Saturday, July 25, 2009

whatcha writin'?

What will you write? Another guidebook? Update the current one? Fiction? Freelancing? So many questions are coming from my friends about what I will be writing now that I have my new job. But first, before I begin a project, I must become a student.

When I was younger, I was a musician. I still am, though I rarely play the French horn these days. To be a musician takes practice. Hours of repetitive practice. Scales, challenging pieces. Exercises to expand your range. Keeping the embouchure in shape. Writing is a lot like music. It must be practiced regularly for one to develop and progress. When I took up the mandolin a few years ago, I started all over with scales, toughening the fingers, learning to hear what note would come next when playing by ear.

I've been a non-fiction writer for most of my writing days, dabbling in poetry now and then, but not really imagining that I could write fiction. Now I want to expand into fiction and I know it will take practice. In a lucky opportunity, the one evening I could attend the free public readings when UAA's summer MFA low-residency program was in progress just over a week ago, I found my answer for how to begin. The featured readers for the evening were poet Linda McCarriston and fiction writer & essayist Josip Novakovich. After McCarriston's often moving, sometimes political poetry, Novakovich began his readings.

His ability to inject humor into a piece about a man working in a forced-labor camp in the former Yugoslavia was captivating. His voice lent authenticity to the story, making it feel like the sequence of events really could have happened in the way he described. After the reading, I approached the table where books by all the presenters were offered for sale. I took the plunge and picked up Novakovich's Fiction Writer's Workshop. In it, I've found exercises for helping me tap into my creative side without the worry that I won't finish a piece, that I won't be able to figure out how to end it.

I've just begun working through the book with his lists of exercises, some which challenge me to write about topics that are not always comfortable. Subjects where I don't have all the information, but permission to just make it up as I go along. Freeing my mind to run with ideas that I never would have approached before.
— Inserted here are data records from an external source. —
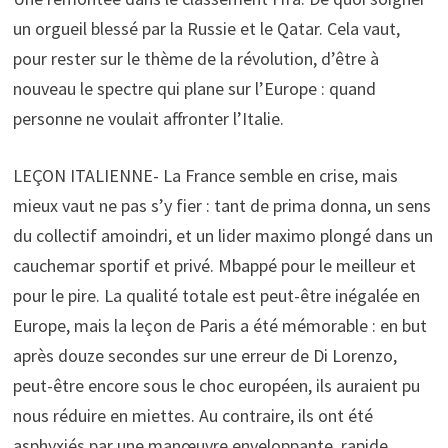
un orgueil blessé par la Russie et le Qatar. Cela vaut,
pour rester sur le thème de la révolution, d’être à
nouveau le spectre qui plane sur l’Europe : quand
personne ne voulait affronter l’Italie.
LEÇON ITALIENNE- La France semble en crise, mais
mieux vaut ne pas s’y fier : tant de prima donna, un sens
du collectif amoindri, et un lider maximo plongé dans un
cauchemar sportif et privé. Mbappé pour le meilleur et
pour le pire. La qualité totale est peut-être inégalée en
Europe, mais la leçon de Paris a été mémorable : en but
après douze secondes sur une erreur de Di Lorenzo,
peut-être encore sous le choc européen, ils auraient pu
nous réduire en miettes. Au contraire, ils ont été
asphyxiés par une manœuvre enveloppante, rapide,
I hope to work through a few exercises every day, just like one would practice an instrument every day. The thing I've noticed since starting on this new endeavor is that I've already begun looking at my world a little differently. Looking for clues and cues that can be taken and fabricated into a story. I guess I've always done that to some extent, but I'm watching and listening a little more intently now, becoming a student for all my waking hours.

It also may be time for me to start picking up the mandolin each day, maybe begin with a half hour at a time to toughen the fingers. Practice is practice.